Cambodia has transformed a water system in Phnom Penh that, in the early 1990s, only served one in five residents with poor-quality water intermittently. In place is a system to provide international-standard potable water to over 90 percent of the population - 24 hours a day, seven days a week.

So what do people in Asia want to see in their cities? The answers are complex, but if you take northern Vietnam's Vinh Yen as an example, the sentiments of the locals there reflect those of millions living in urban areas around the region, according to Singru.

They want their environment to be clean, fresh and in harmony with nature, with more trees, more small parks, fewer cars, in convenient and modern settings.

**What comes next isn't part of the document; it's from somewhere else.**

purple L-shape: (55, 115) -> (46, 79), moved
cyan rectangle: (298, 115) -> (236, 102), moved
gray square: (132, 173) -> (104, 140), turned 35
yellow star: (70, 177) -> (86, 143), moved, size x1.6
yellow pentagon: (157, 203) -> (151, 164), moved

The people of Vinh Yen are not unique in their aspirations for a livable city. Throughout Asia, people are recognizing that cities serve a function beyond business and economic growth.

They are places where people live, children go to school, and families spend time together. The quality of the air, water and land in these cities has a direct impact on millions of people.

So how can Asian cities be transformed from sprawling, gridlocked and polluted commercial centers into healthy, livable areas that can be sustained for decades?

The ADB says the transformation of Asia's cities requires a "complete rethink of the way urban areas are developed and managed".